* _Work item_: When a line in the listing contains the string "kategorisinden", pick it out and copy it.

BEGIN Data to process

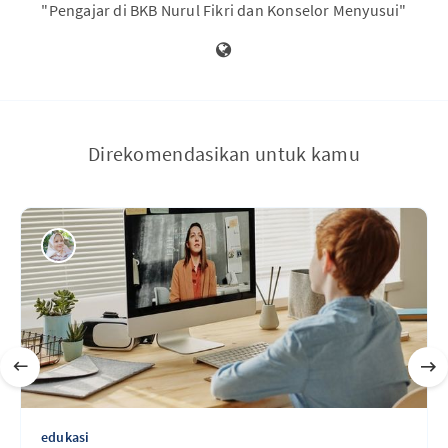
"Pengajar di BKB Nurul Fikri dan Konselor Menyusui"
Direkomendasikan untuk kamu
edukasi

END Data to process
BEGIN Data to process

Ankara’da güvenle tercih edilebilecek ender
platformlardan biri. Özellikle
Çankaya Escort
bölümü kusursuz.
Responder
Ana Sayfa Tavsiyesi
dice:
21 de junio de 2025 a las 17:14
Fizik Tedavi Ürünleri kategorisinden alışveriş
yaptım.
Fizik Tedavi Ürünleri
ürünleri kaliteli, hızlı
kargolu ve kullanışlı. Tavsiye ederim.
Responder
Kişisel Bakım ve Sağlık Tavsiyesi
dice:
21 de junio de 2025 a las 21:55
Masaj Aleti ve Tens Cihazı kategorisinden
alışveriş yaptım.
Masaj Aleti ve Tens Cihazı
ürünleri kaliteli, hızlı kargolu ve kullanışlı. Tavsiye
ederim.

END Data to process
BEGIN Data to process

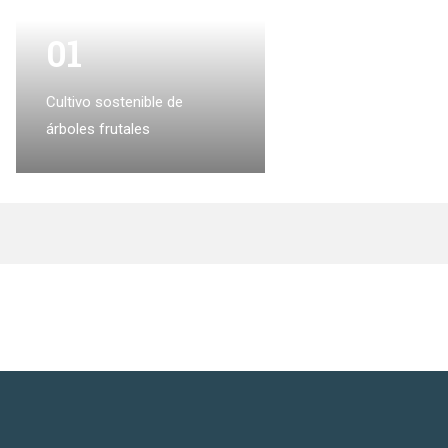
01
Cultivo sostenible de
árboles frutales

END Data to process

* _Solution to this exercise_:
Fizik Tedavi Ürünleri kategorisinden alışveriş
Masaj Aleti ve Tens Cihazı kategorisinden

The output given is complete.